Desde o início da campanha de imunização contra a Covid-19, em janeiro de 2021, a distribuição de vacinas no Brasil se dá da mesma forma: os imunizantes chegam do exterior, são armazenadas no depósito do Ministério da Saúde no Aeroporto de Viracopos, em Campinas, e despachadas para todas as unidades da federação. Os estados supervisionam a entrega nos aeroportos das capitais, e uma empresa contratada pelo governo federal transporta a carga até a central estadual, responsável pela distribuição para todos os municípios.

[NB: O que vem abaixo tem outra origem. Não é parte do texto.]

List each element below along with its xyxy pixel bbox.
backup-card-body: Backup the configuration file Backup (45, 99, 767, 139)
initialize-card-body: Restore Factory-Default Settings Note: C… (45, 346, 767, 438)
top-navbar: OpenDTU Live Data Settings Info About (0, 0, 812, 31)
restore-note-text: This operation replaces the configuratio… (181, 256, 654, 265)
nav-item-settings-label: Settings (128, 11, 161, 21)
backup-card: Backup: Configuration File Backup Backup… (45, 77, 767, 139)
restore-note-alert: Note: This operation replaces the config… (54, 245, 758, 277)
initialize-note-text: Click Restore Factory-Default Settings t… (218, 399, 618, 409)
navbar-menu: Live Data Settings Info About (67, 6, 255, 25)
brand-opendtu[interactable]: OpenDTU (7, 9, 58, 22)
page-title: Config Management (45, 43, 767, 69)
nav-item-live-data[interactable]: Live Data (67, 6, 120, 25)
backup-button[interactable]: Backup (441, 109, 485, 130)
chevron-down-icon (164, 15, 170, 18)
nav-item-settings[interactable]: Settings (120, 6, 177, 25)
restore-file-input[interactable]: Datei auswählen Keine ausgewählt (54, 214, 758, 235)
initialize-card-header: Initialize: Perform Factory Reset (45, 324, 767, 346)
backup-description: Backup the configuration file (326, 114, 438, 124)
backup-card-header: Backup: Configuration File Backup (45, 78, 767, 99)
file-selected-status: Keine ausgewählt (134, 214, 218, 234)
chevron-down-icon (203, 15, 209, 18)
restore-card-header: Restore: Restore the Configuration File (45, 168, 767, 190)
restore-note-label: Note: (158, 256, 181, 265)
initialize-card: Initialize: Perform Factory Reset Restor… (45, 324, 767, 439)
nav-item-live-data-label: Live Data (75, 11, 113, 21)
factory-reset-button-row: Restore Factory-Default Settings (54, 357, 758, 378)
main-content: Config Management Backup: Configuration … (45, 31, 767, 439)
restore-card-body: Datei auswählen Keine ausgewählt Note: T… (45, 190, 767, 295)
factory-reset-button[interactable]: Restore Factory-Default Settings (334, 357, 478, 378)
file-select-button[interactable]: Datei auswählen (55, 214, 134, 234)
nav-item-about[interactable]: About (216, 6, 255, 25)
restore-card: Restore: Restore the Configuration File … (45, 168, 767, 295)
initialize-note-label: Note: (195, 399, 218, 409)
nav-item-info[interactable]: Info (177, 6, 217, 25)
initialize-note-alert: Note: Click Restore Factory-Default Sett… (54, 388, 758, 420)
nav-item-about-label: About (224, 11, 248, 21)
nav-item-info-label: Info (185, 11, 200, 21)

Nos últimos 12 meses, a responsável pelo deslocamento entre os aeroportos e os depósitos dos governos estaduais foi a empresa VTCLOG. Dessa vez, contudo, as secretarias foram surpreendidas com uma nova companhia, a IBL, com sede em Guarulhos. Em alguns estados, secretarias relataram que a empresa simplesmente não apareceu. Outros relataram que a IBL não conferiu a integridade dos lotes e a temperatura das vacinas, o que é de praxe antes da liberação do material.

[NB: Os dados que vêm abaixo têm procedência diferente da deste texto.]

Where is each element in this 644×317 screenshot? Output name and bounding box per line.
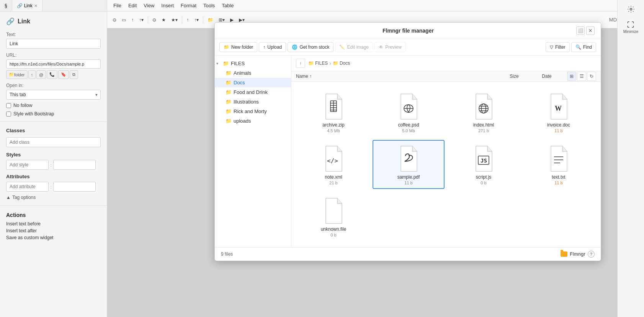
- preview-button[interactable]: 👁 Preview: [374, 42, 406, 52]
- fm-footer: 9 files Flmngr ?: [215, 247, 601, 261]
- file-size-index: 271 b: [478, 128, 489, 133]
- breadcrumb-up-button[interactable]: ↑: [296, 59, 305, 68]
- open-in-label: Open in:: [6, 83, 101, 88]
- fm-view-buttons: ⊞ ☰ ↻: [567, 72, 596, 81]
- url-input[interactable]: [6, 59, 101, 69]
- file-note-xml[interactable]: </> note.xml 21 b: [297, 140, 369, 189]
- no-follow-checkbox[interactable]: [6, 103, 11, 108]
- new-folder-button[interactable]: 📁 New folder: [219, 42, 257, 52]
- open-in-select[interactable]: This tab New tab New window: [6, 90, 101, 100]
- toolbar-btn-4[interactable]: ↑▾: [137, 16, 146, 24]
- bootstrap-checkbox[interactable]: [6, 112, 11, 117]
- breadcrumb-files[interactable]: 📁 FILES: [308, 61, 328, 66]
- toolbar-btn-8[interactable]: ↑: [184, 16, 191, 24]
- copy-button[interactable]: ⧉: [70, 70, 78, 79]
- close-tab-icon[interactable]: ✕: [34, 3, 38, 8]
- tag-options-row[interactable]: ▲ Tag options: [0, 192, 107, 202]
- toolbar-btn-7[interactable]: ★▾: [169, 16, 180, 24]
- file-text-txt[interactable]: text.txt 11 b: [523, 140, 595, 189]
- copy-icon: ⧉: [72, 72, 75, 77]
- list-view-button[interactable]: ☰: [577, 72, 586, 81]
- menu-file[interactable]: File: [110, 2, 124, 10]
- fm-tree-docs[interactable]: 📁 Docs: [215, 78, 291, 87]
- classes-section: [0, 135, 107, 149]
- edit-image-button[interactable]: ✏️ Edit image: [335, 42, 373, 52]
- upload-button[interactable]: ↑ Upload: [259, 42, 286, 52]
- sidebar-tab-section[interactable]: §: [0, 0, 12, 11]
- fm-tree-animals[interactable]: 📁 Animals: [215, 68, 291, 78]
- url-section: URL: 📁 folder ↑ @ 📞 🔖 ⧉: [0, 50, 107, 80]
- grid-view-button[interactable]: ⊞: [567, 72, 576, 81]
- upload-url-button[interactable]: ↑: [28, 70, 36, 79]
- file-name-sample: sample.pdf: [397, 174, 420, 180]
- breadcrumb-docs[interactable]: 📁 Docs: [333, 61, 350, 66]
- at-button[interactable]: @: [36, 70, 46, 79]
- stock-label: Get from stock: [299, 44, 329, 50]
- minimize-button[interactable]: Minimize: [622, 19, 640, 35]
- file-invoice-doc[interactable]: W invoice.doc 11 b: [523, 88, 595, 137]
- file-size-script: 0 b: [481, 181, 486, 185]
- menu-table[interactable]: Table: [219, 2, 237, 10]
- file-name-text: text.txt: [552, 174, 565, 180]
- menu-edit[interactable]: Edit: [125, 2, 140, 10]
- toolbar-btn-3[interactable]: ↑: [129, 16, 136, 24]
- find-button[interactable]: 🔍 Find: [571, 42, 596, 52]
- fm-tree-rickmorty[interactable]: 📁 Rick and Morty: [215, 107, 291, 116]
- phone-button[interactable]: 📞: [47, 70, 57, 79]
- styles-key-input[interactable]: [6, 160, 49, 170]
- menu-view[interactable]: View: [141, 2, 157, 10]
- file-script-js[interactable]: JS script.js 0 b: [448, 140, 520, 189]
- action-insert-before[interactable]: Insert text before: [6, 220, 101, 227]
- root-label: FILES: [231, 61, 245, 66]
- main-editor-area: File Edit View Insert Format Tools Table…: [107, 0, 644, 317]
- toolbar-btn-5[interactable]: ⊙: [150, 16, 159, 24]
- file-sample-pdf[interactable]: sample.pdf 11 b: [373, 140, 445, 189]
- attr-key-input[interactable]: [6, 182, 49, 192]
- new-folder-label: New folder: [231, 44, 253, 50]
- menu-insert[interactable]: Insert: [158, 2, 177, 10]
- uploads-folder-icon: 📁: [226, 118, 232, 124]
- styles-val-input[interactable]: [53, 160, 96, 170]
- file-icon-txt: [547, 145, 570, 172]
- bookmark-button[interactable]: 🔖: [58, 70, 69, 79]
- fm-tree-uploads[interactable]: 📁 uploads: [215, 116, 291, 126]
- col-date[interactable]: Date: [530, 71, 564, 81]
- minimize-label: Minimize: [623, 30, 638, 34]
- filter-button[interactable]: ▽ Filter: [546, 42, 570, 52]
- refresh-button[interactable]: ↻: [587, 72, 596, 81]
- toolbar-btn-6[interactable]: ★: [159, 16, 168, 24]
- fm-tree-food[interactable]: 📁 Food and Drink: [215, 87, 291, 97]
- file-unknown[interactable]: unknown.file 0 b: [297, 192, 369, 241]
- fm-tree-root[interactable]: ▾ 📁 FILES: [215, 59, 291, 68]
- action-insert-after[interactable]: Insert text after: [6, 227, 101, 234]
- col-name[interactable]: Name ↑: [296, 71, 499, 81]
- text-input[interactable]: [6, 39, 101, 49]
- file-index-html[interactable]: index.html 271 b: [448, 88, 520, 137]
- tag-options-chevron: ▲: [6, 195, 11, 200]
- bookmark-icon: 🔖: [61, 72, 66, 77]
- browse-button[interactable]: 📁 folder: [6, 70, 28, 79]
- col-size[interactable]: Size: [499, 71, 530, 81]
- sidebar-tabs: § 🔗 Link ✕: [0, 0, 107, 12]
- settings-button[interactable]: [626, 4, 636, 15]
- fm-maximize-button[interactable]: ⬜: [576, 26, 585, 35]
- fm-close-button[interactable]: ✕: [586, 26, 595, 35]
- menu-format[interactable]: Format: [178, 2, 199, 10]
- text-label: Text:: [6, 32, 101, 37]
- classes-input[interactable]: [6, 137, 101, 147]
- toolbar-btn-9[interactable]: ↑▾: [192, 16, 201, 24]
- attr-val-input[interactable]: [53, 182, 96, 192]
- help-button[interactable]: ?: [588, 251, 595, 258]
- menu-tools[interactable]: Tools: [200, 2, 218, 10]
- get-stock-button[interactable]: 🌐 Get from stock: [288, 42, 333, 52]
- file-archive-zip[interactable]: archive.zip 4.5 Mb: [297, 88, 369, 137]
- file-coffee-psd[interactable]: coffee.psd 5.0 Mb: [373, 88, 445, 137]
- toolbar-btn-1[interactable]: ⊙: [110, 16, 119, 24]
- file-size-note: 21 b: [329, 181, 337, 185]
- toolbar-btn-10[interactable]: 📁: [205, 16, 216, 24]
- fm-tree-illustrations[interactable]: 📁 Illustrations: [215, 97, 291, 107]
- action-save-widget[interactable]: Save as custom widget: [6, 234, 101, 241]
- sidebar-tab-link[interactable]: 🔗 Link ✕: [12, 0, 42, 11]
- classes-heading: Classes: [0, 125, 107, 135]
- toolbar-btn-2[interactable]: ▭: [119, 16, 128, 24]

Procurado, o Conselho Nacional de Secretários de Saúde (Conass) confirmou que pelo menos quatro estados enfrentaram obstáculos nas entregas de vacinas. Para a superintendente de imunizações de Pernambuco, Ana Catarina Melo, a mudança na prestadora de serviços em uma etapa sensível da vacinação de brasileiros e sem comunicar os estados foi uma decisão equivocada. Os problemas levaram ao atraso do início da imunização de crianças no estado.
“É muito amadorismo mudar a empresa logística numa situação como essa. Tiraram uma empresa com know-how e colocaram outra que está entrando agora nessa área? Vacinas são um produto que precisa ser monitorado”, disse Ana Catarina à equipe do blog. “Estou à frente da gestão estadual há dez anos e nunca vi algo parecido. É uma péssima forma de comemorar os 12 meses de imunização contra a Covid no país”.

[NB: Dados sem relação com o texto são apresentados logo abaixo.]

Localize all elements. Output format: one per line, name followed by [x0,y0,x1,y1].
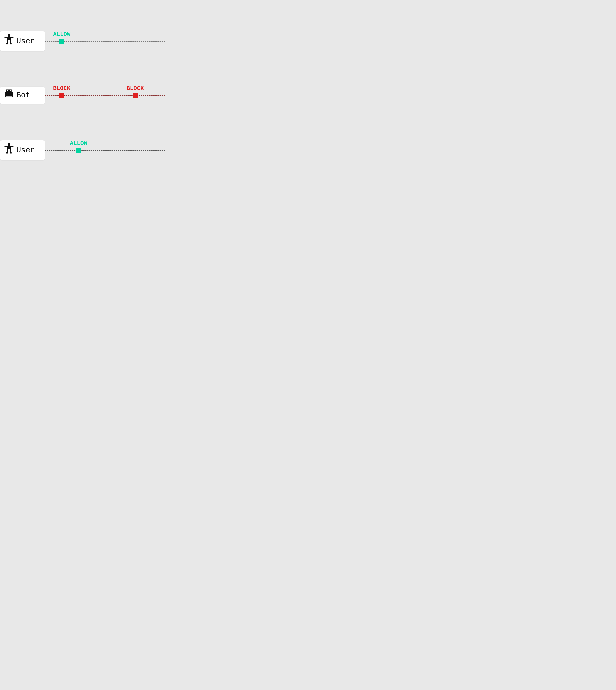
user-bottom-card: User [0,140,45,160]
svg-rect-12 [6,96,12,96]
block-node-1 [59,93,64,98]
block-label-1: BLOCK [53,85,70,92]
svg-rect-20 [9,152,12,154]
user-bottom-icon [4,143,14,157]
svg-rect-6 [6,43,8,44]
bot-label: Bot [16,91,30,99]
user-top-label: User [16,37,35,46]
svg-rect-1 [7,37,11,40]
svg-rect-10 [7,90,8,91]
user-bottom-label: User [16,146,35,155]
svg-rect-4 [7,40,8,43]
user-top-row: User ALLOW [0,31,165,51]
user-bottom-line: ALLOW [45,150,165,151]
user-top-card: User [0,31,45,51]
svg-rect-13 [8,143,10,146]
svg-rect-16 [11,146,14,147]
bot-row: Bot BLOCK BLOCK [0,87,165,104]
user-bottom-row: User ALLOW [0,140,165,160]
block-label-2: BLOCK [126,85,144,92]
block-node-2 [133,93,138,98]
allow-node-top [59,39,64,44]
svg-rect-2 [4,37,7,38]
svg-rect-5 [9,40,11,43]
svg-rect-0 [8,34,10,37]
user-top-icon [4,34,14,48]
bot-card: Bot [0,87,45,104]
svg-rect-7 [9,43,12,44]
user-top-line: ALLOW [45,41,165,42]
allow-node-bottom [76,148,81,153]
svg-rect-14 [7,146,11,149]
svg-rect-11 [9,90,11,91]
svg-rect-18 [9,149,11,152]
svg-rect-15 [4,146,7,147]
allow-label-top: ALLOW [53,31,70,38]
allow-label-bottom: ALLOW [70,140,87,147]
svg-rect-17 [7,149,8,152]
svg-rect-3 [11,37,14,38]
svg-rect-19 [6,152,8,154]
diagram-container: User ALLOW [0,0,165,176]
bot-icon [4,89,14,101]
bot-line: BLOCK BLOCK [45,95,165,95]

A superintendente relata, em consonância com outros estados, que o Ministério da Saúde enviou o planejamento de voos apenas na véspera do início das entregas. No caso de Pernambuco,as vacinas da Pfizer chegariam às 1h20m da madrugada de sexta-feira. Após a mobilização da secretaria de Saúde no aeroporto, as equipes receberam relatos em grupos de WhatsApp de que a IBL só funcionaria até às 19h. Nem mesmo o ministério soube orientá-los, segundo Ana Catarina.
Por fim, o governo pernambucano foi informado de que as vacinas só chegariam ao Recife às 10h40m. Ao retornarem pela manhã, os funcionários da secretaria tiveram uma nova surpresa: a empresa responsável pelo transporte não estava presente. Segundo a superintendente, a IBL informou que o caminhão já estava no aeroporto, o que não havia acontecido.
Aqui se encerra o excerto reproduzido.